(Dataset items)

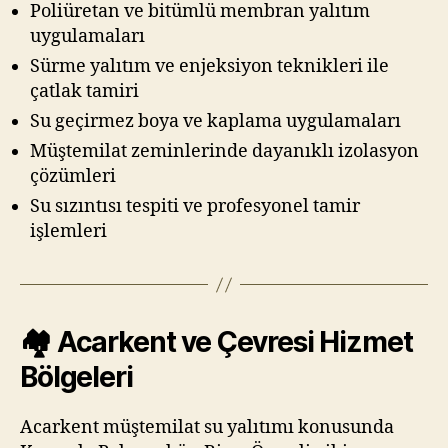
Poliüretan ve bitümlü membran yalıtım
uygulamaları
Sürme yalıtım ve enjeksiyon teknikleri ile
çatlak tamiri
Su geçirmez boya ve kaplama uygulamaları
Müştemilat zeminlerinde dayanıklı izolasyon
çözümleri
Su sızıntısı tespiti ve profesyonel tamir
işlemleri
🏘️ Acarkent ve Çevresi Hizmet
Bölgeleri
Acarkent müştemilat su yalıtımı konusunda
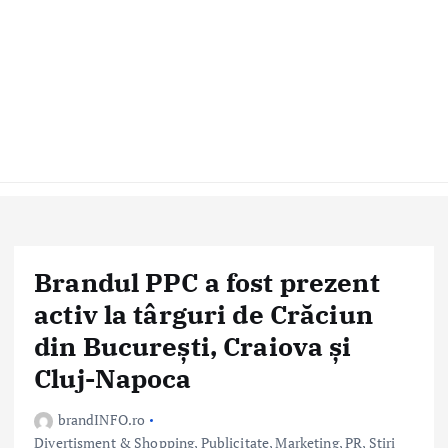
Brandul PPC a fost prezent
activ la târguri de Crăciun
din București, Craiova și
Cluj-Napoca
brandINFO.ro
Divertisment & Shopping
,
Publicitate, Marketing, PR
,
Stiri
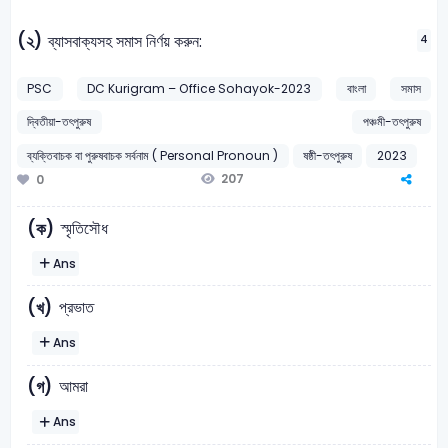
(২)
ব্যাসবাক্যসহ সমাস নির্ণয় করুন:
4
PSC
DC Kurigram – Office Sohayok-2023
বাংলা
সমাস
দ্বিতীয়া-তৎপুরুষ
পঞ্চমী-তৎপুরুষ
ব্যক্তিবাচক বা পুরুষবাচক সর্বনাম ( Personal Pronoun )
ষষ্ঠী-তৎপুরুষ
2023
207
0
স্মৃতিসৌধ
(ক)
Ans
প্রভাত
(খ)
Ans
আমরা
(গ)
Ans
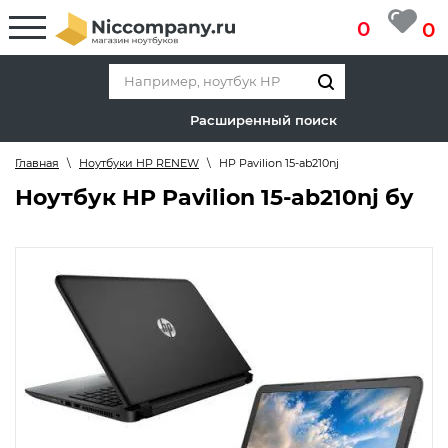
0
0
Расширенный поиск
Главная
\
Ноутбуки HP RENEW
\
HP Pavilion 15-ab210nj
Ноутбук HP Pavilion 15-ab210nj бу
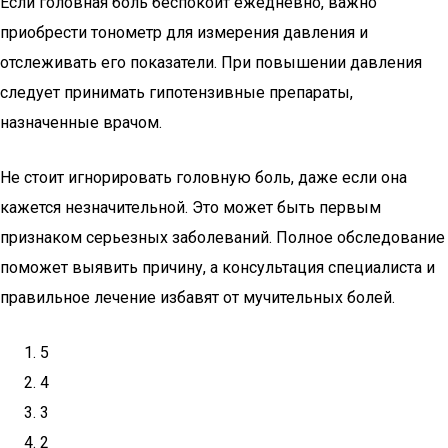
Если головная боль беспокоит ежедневно, важно
приобрести тонометр для измерения давления и
отслеживать его показатели. При повышении давления
следует принимать гипотензивные препараты,
назначенные врачом.
Не стоит игнорировать головную боль, даже если она
кажется незначительной. Это может быть первым
признаком серьезных заболеваний. Полное обследование
поможет выявить причину, а консультация специалиста и
правильное лечение избавят от мучительных болей.
5
4
3
2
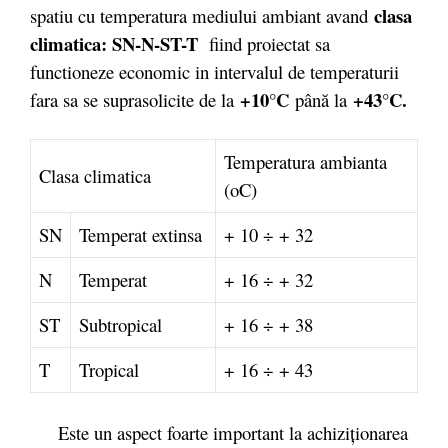
clasa
spatiu cu temperatura mediului ambiant avand
climatica: SN-N-ST-T
fiind proiectat sa
functioneze economic in intervalul de temperaturii
+10°C
+43°C.
fara sa se suprasolicite de la
până la
Temperatura ambianta
Clasa climatica
(oC)
SN
Temperat extinsa
+ 10 ÷ + 32
N
Temperat
+ 16 ÷ + 32
ST
Subtropical
+ 16 ÷ + 38
T
Tropical
+ 16 ÷ + 43
Este un aspect foarte important la achiziţionarea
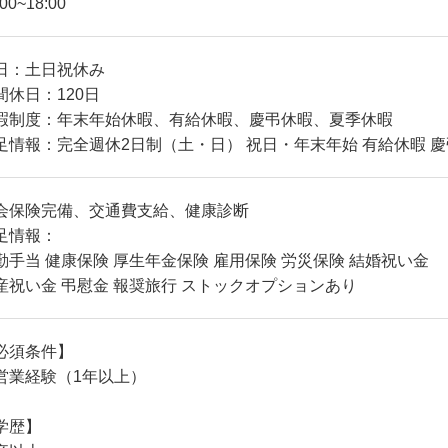
:00~18:00
日：土日祝休み
間休日：120日
暇制度：年末年始休暇、有給休暇、慶弔休暇、夏季休暇
足情報：完全週休2日制（土・日） 祝日・年末年始 有給休暇 慶
会保険完備、交通費支給、健康診断
足情報：
勤手当 健康保険 厚生年金保険 雇用保険 労災保険 結婚祝い金
産祝い金 弔慰金 報奨旅行 ストックオプションあり
必須条件】
営業経験（1年以上）
学歴】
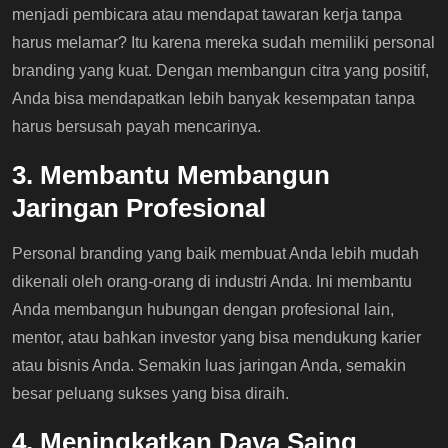
menjadi pembicara atau mendapat tawaran kerja tanpa
harus melamar? Itu karena mereka sudah memiliki personal
branding yang kuat. Dengan membangun citra yang positif,
Anda bisa mendapatkan lebih banyak kesempatan tanpa
harus bersusah payah mencarinya.
3. Membantu Membangun
Jaringan Profesional
Personal branding yang baik membuat Anda lebih mudah
dikenali oleh orang-orang di industri Anda. Ini membantu
Anda membangun hubungan dengan profesional lain,
mentor, atau bahkan investor yang bisa mendukung karier
atau bisnis Anda. Semakin luas jaringan Anda, semakin
besar peluang sukses yang bisa diraih.
4. Meningkatkan Daya Saing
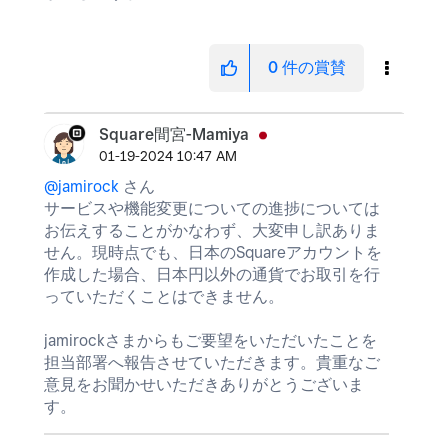
0
件の賞賛
Square間宮-Mamiya
‎01-19-2024
10:47 AM
@jamirock
さん
サービスや機能変更についての進捗については
お伝えすることがかなわず、大変申し訳ありま
せん。現時点でも、日本のSquareアカウントを
作成した場合、日本円以外の通貨でお取引を行
っていただくことはできません。
jamirockさまからもご要望をいただいたことを
担当部署へ報告させていただきます。貴重なご
意見をお聞かせいただきありがとうございま
す。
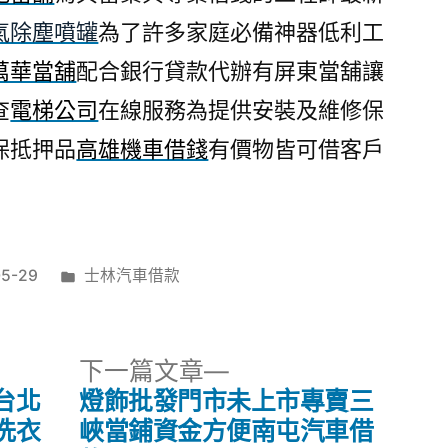
氣除塵噴罐
為了許多家庭必備神器低利工
萬華當舖
配合銀行貸款代辦有屏東當舖讓
查
電梯公司
在線服務為提供安裝及維修保
保抵押品
高雄機車借錢
有價物皆可借客戶
分
05-29
士林汽車借款
類:
下
下一篇文章
一
台北
燈飾批發門市未上市專賣三
篇
洗衣
峽當鋪資金方便南屯汽車借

■ **The task**:
A single number is the whole answer: please count how many lines of the records above include the string "lebih".

■ **Answer**:
2